Events
Felbab-Brown to discuss illicit economies and military conflict, Dec. 7

Vanda Felbab-Brown, a Fellow of Foreign Policy and the 21st Century Defense Initiative at the Brookings Institution, will present a public talk titled, "Shooting Up: Illicit Economies and Military Conflict" at 4:30 p.m. on Monday, December 7, in Bowl 016, Robertson Hall on the Princeton University campus.
Felbab-Brown focuses on the national security implications of illicit economies and strategies for managing them. She is an adjunct professor in the Security Studies Program at Georgetown University’s School of Foreign Service.

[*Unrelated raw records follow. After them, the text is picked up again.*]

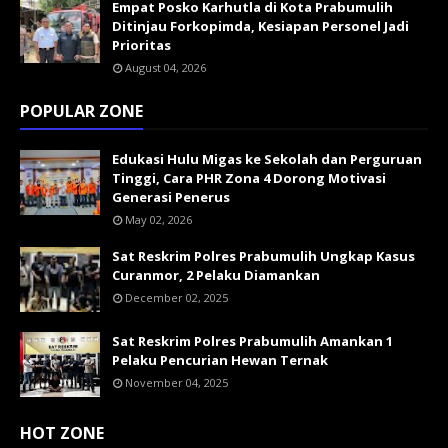
Empat Posko Karhutla di Kota Prabumulih
Ditinjau Forkopimda, Kesiapan Personel Jadi
Prioritas
August 04, 2026
POPULAR ZONE
Edukasi Hulu Migas ke Sekolah dan Perguruan
Tinggi, Cara PHR Zona 4 Dorong Motivasi
Generasi Penerus
May 02, 2026
Sat Reskrim Polres Prabumulih Ungkap Kasus
Curanmor, 2 Pelaku Diamankan
December 02, 2025
Sat Reskrim Polres Prabumulih Amankan 1
Pelaku Pencurian Hewan Ternak
November 04, 2025
HOT ZONE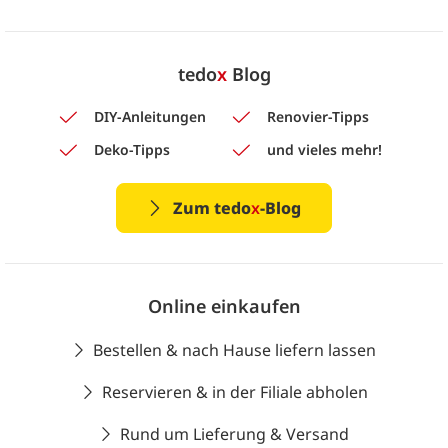
tedo
x
Blog
DIY-Anleitungen
Renovier-Tipps
Deko-Tipps
und vieles mehr!
Zum tedo
x
-Blog
Online einkaufen
Bestellen & nach Hause liefern lassen
Reservieren & in der Filiale abholen
Rund um Lieferung & Versand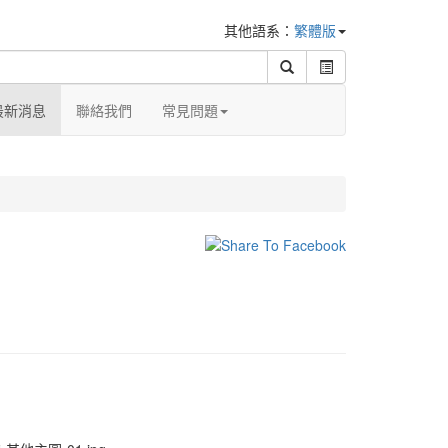
其他語系：
繁體版
最新消息
聯絡我們
常見問題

Her research interests include drugs and other illicit economies; counternarcotics policies; insurgency; civil war; terrorism; conflict management; stability operations and reconstruction; positive versus coercive inducement strategies; Latin America; Afghanistan; Colombia; Burma/Myanmar; Peru; Somalia; and U.S. foreign policy.
She is the author of the new book “Shooting Up: Counterinsurgency and the War on Drugs” (Brookings Institute Press, 2009) which analyzes how involvement in the production and trafficking of illicit commodities, especially drugs, affects the strength of insurgents and governments. In the book the author challenges the narcoguerrilla premise of U.S. policy abroad which is organized around the premise that the suppression of drug production will service both anti-drug and counterterrorist goals.
This event is sponsored by the Woodrow Wilson School and is free and open to the public.